Votre rapporteur pour avis rappelle qu'au-delà des ressources budgétaires votées dans le cadre de chaque PLF, les moyens effectivement mobilisés par l'Ademe dépendent du budget adopté par son conseil d'administration en fin d'année.

Ce budget est composé de deux sous-ensembles : un budget dit « incitatif » qui comprend les différents programmes d'intervention de l'Ademe (540 M€ en 2018) ; tandis qu'un budget de moyens porte les dépenses de personnel et de fonctionnement de l'agence (100 M€ en 2018). Le schéma suivant présente les différentes composantes du budget de l'agence en 2018.

Source : ADEME

Les représentants de l'Ademe ont ainsi indiqué à votre rapporteur pour avis que l'augmentation du fonds chaleur à 300 M€, annoncée par le ministre de la transition écologique et solidaire le 2 octobre au Sénat, se traduirait dans le projet de budget soumis au conseil d'administration de l'agence d'ici la fin de l'année. Cette augmentation est possible sans modifier la trajectoire budgétaire de l'Ademe en raison d'un surplus de trésorerie lié à l'annulation de plusieurs projets de grande envergure depuis 20176(*).

Votre rapporteur pour avis relève donc que l'augmentation annoncée du fonds chaleur en 2019 est rendue possible par l'annulation de projets antérieurs, c'est-à-dire la réutilisation de crédits accordés via des lois de finances précédentes mais finalement inutilisés, et non par un effort financier supplémentaire en faveur de la transition énergétique. Par ailleurs, le maintien sur plusieurs années d'un niveau élevé de ressources dédiées au développement de la chaleur renouvelable nécessitera à terme une réévaluation des ressources budgétaires votées dans le cadre de la loi de finances.

3. Éléments transversaux

Hors emplois de l'ASN, les effectifs totaux alloués par le programme 217 pour la mise en oeuvre du programme 181 en administration centrale et dans les services déconcentrés passent de 3 234 ETPT en 2018 à 3 220 ETPT en 2019, soit une légère baisse par rapport à l'an passé. Les dépenses de personnel correspondantes du programme 217 s'élèvent à 239,9 M€.

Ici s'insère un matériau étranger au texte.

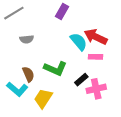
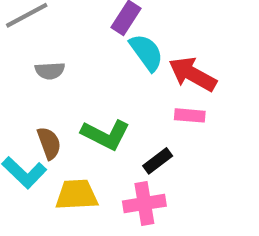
cyan semicircle: (79, 42) -> (146, 52), moved
pink cross: (96, 89) -> (144, 204), moved
yellow trapezoid: (43, 98) -> (77, 195), turned 50

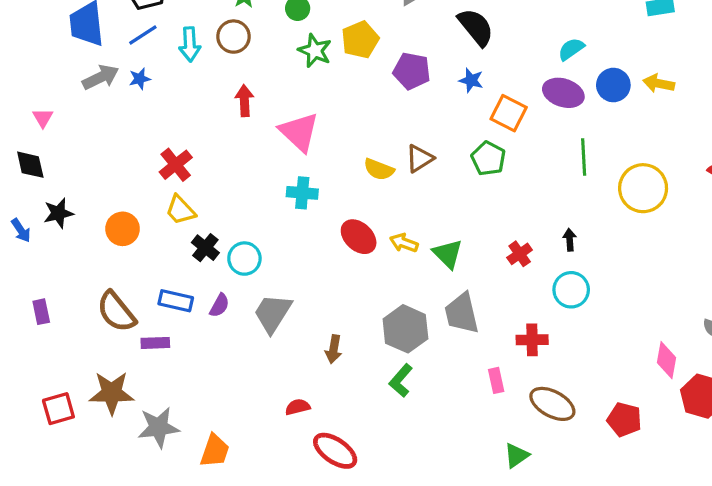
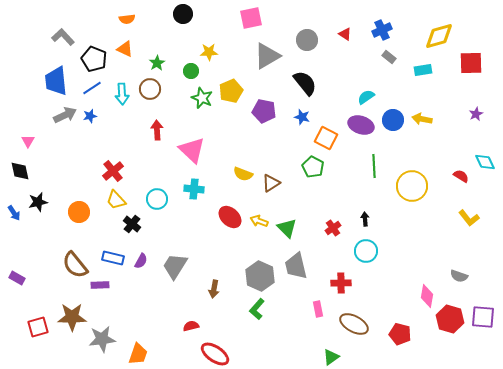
brown triangle: (420, 158) -> (271, 183), moved
cyan circle: (244, 259) -> (157, 199), moved
purple rectangle: (41, 312) -> (17, 278), moved, turned -49

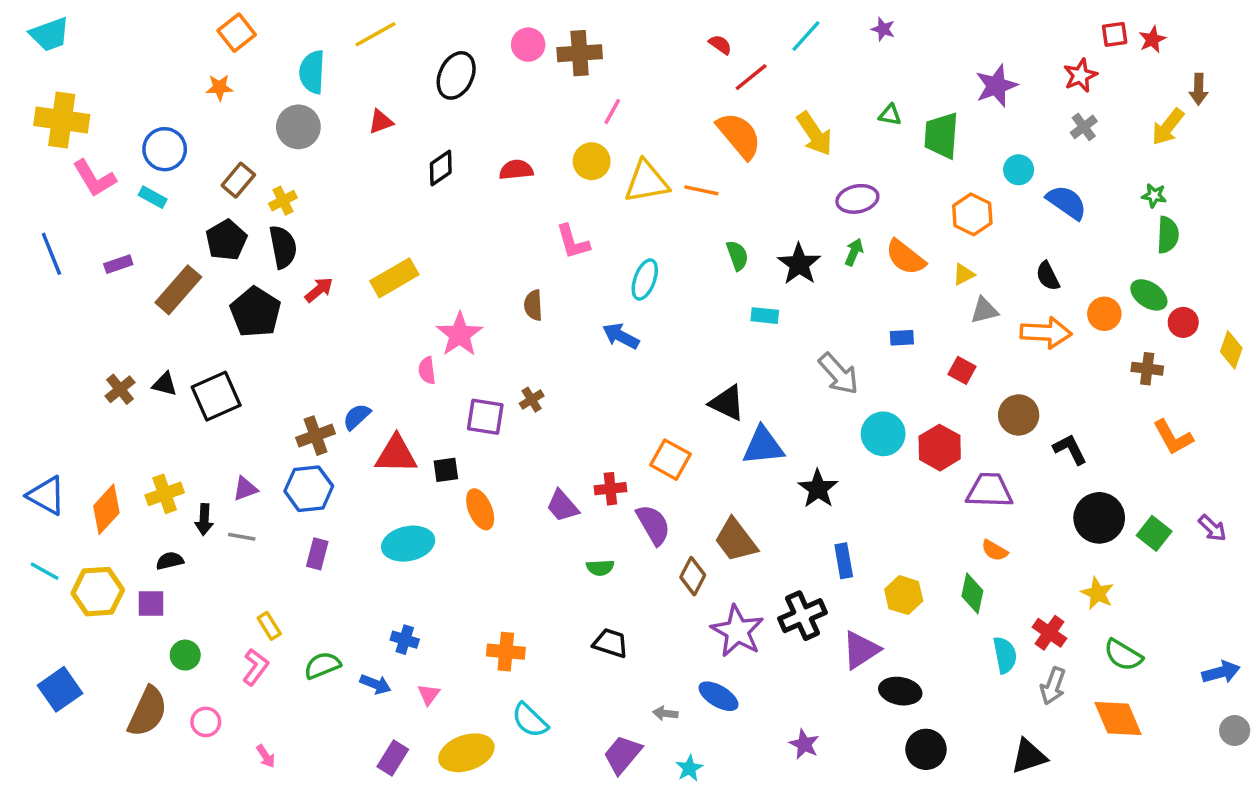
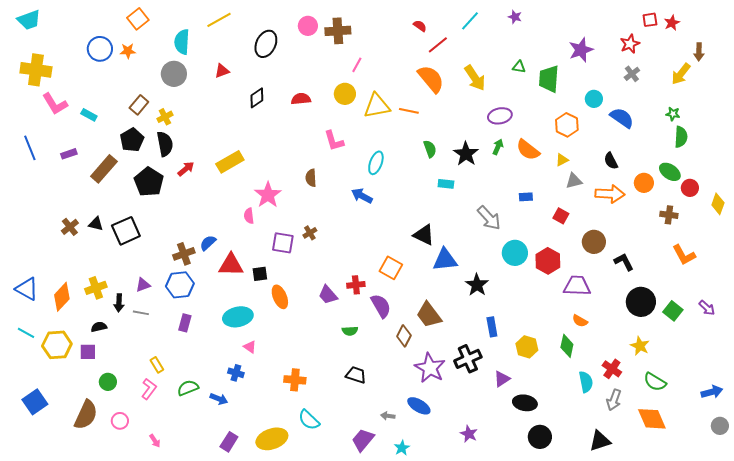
blue circle: (165, 149) -> (100, 49), moved
purple triangle: (861, 650) -> (502, 379), size x0.7
pink triangle: (429, 694) -> (250, 347), moved, turned -32

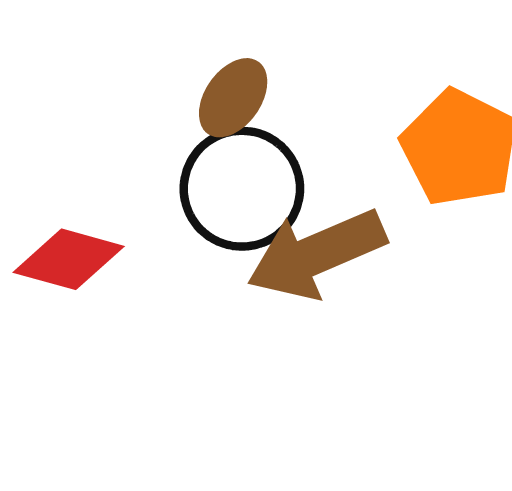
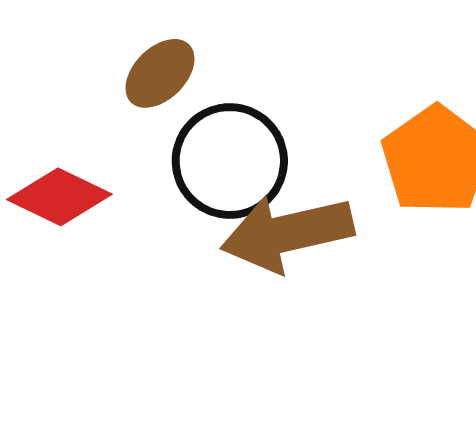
brown ellipse: (233, 98) -> (160, 73), moved

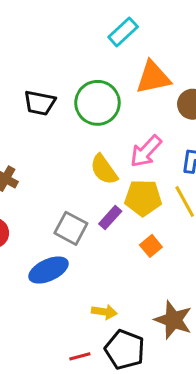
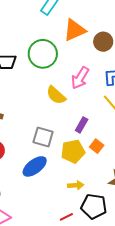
yellow pentagon: (143, 198) -> (73, 151), moved
purple rectangle: (110, 217) -> (82, 125), moved
orange square: (151, 246) -> (97, 146), moved

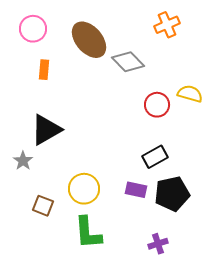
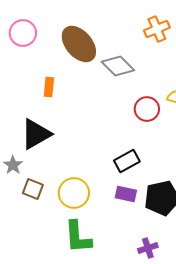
orange rectangle: (44, 70) -> (49, 87), moved
black rectangle: (155, 157) -> (127, 161), moved
brown square: (43, 206) -> (33, 189), moved

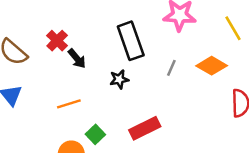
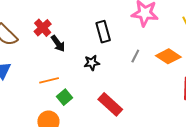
black rectangle: (131, 41) -> (103, 32), size x0.7
red rectangle: (145, 128) -> (110, 104), turned 65
green square: (95, 134) -> (65, 97), moved

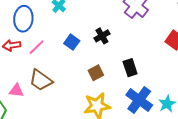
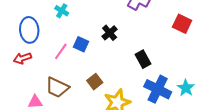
pink line: (37, 47) -> (61, 51), moved
brown square: (96, 73) -> (95, 82), moved

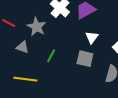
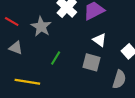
white triangle: (92, 37) -> (100, 40), turned -32
gray triangle: (22, 47) -> (16, 48), moved

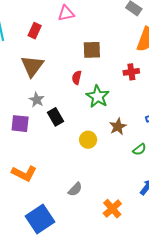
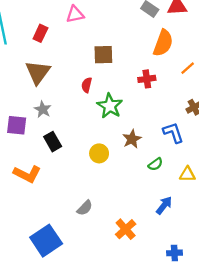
black rectangle: (56, 117) -> (53, 142), moved
purple square: (20, 124) -> (17, 125), moved
orange L-shape: (24, 173) -> (27, 174), moved

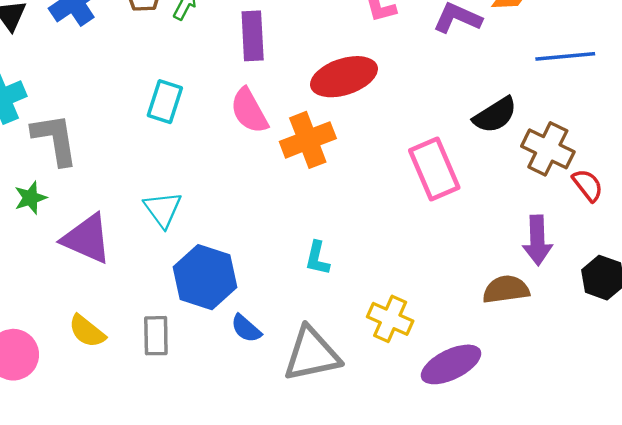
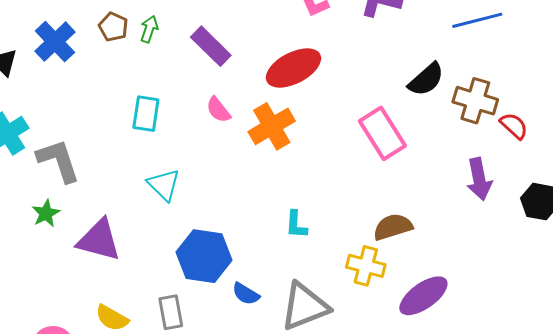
purple rectangle: (253, 36) -> (211, 46), turned -33
pink semicircle: (249, 111) -> (218, 110), size x0.7
cyan triangle: (163, 209) -> (164, 185), moved
brown semicircle: (506, 289) -> (393, 227), moved

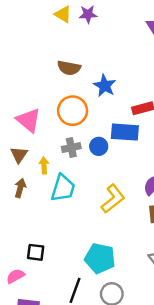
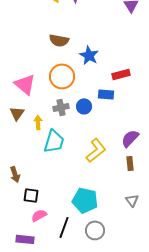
blue rectangle: (125, 132) -> (106, 94), size x0.7
brown arrow: (20, 188) -> (15, 174), moved, turned 147
pink semicircle: (15, 276) -> (39, 215), moved

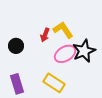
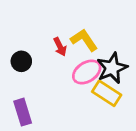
red arrow: (45, 35) -> (60, 47), turned -48
yellow rectangle: (54, 83) -> (107, 93), moved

Le tableau ci-dessous retrace les subventions pour charges de service public apportées par le programme 181 à neuf opérateurs, dont trois lui sont rattachés à titre principal : l'Ademe, l'Ineris et le GIP Geoderis. Ces subventions sont globalement stables dans le PLF 2019 par rapport à la LFI 2018.

SUBVENTIONS APPORTÉES AUX OPÉRATEURS PAR LE PROGRAMME 181

Opérateurs

PLF 2018

PLF 2019

Variation

Programme de rattachement

Ademe

612,700

603,247

-1,54%

P181

Ineris

28,040

27,825

-0,77%

P181

Geoderis

6,400

6,351

-0,77%

P181

BRGM

25,271

25,792

2,06%

P172

Anses

7,000

8,958

27,97%

P206

Météo-France

3,880

3,850

-0,77%

P159

ONF

3,335

3,340

0,15%

P149

Irstea

1,774

1,770

-0,23%

P172

Citepa

0,130

0,150

15,38%

P174

TOTAL

688,530

681,283

-1,05%

 

(en millions d'euros) - Source : PAP - PLF 2019


* 6 En raison des fluctuations du prix des énergies fossiles, les désengagements de projet initialement soutenus par l'ADEME se sont fortement accentués depuis l'année 2017 pour atteindre 155 M€ contre 65 M€ les années précédentes. Fin août 2018, 79 M€ ont déjà été désengagés sur l'année.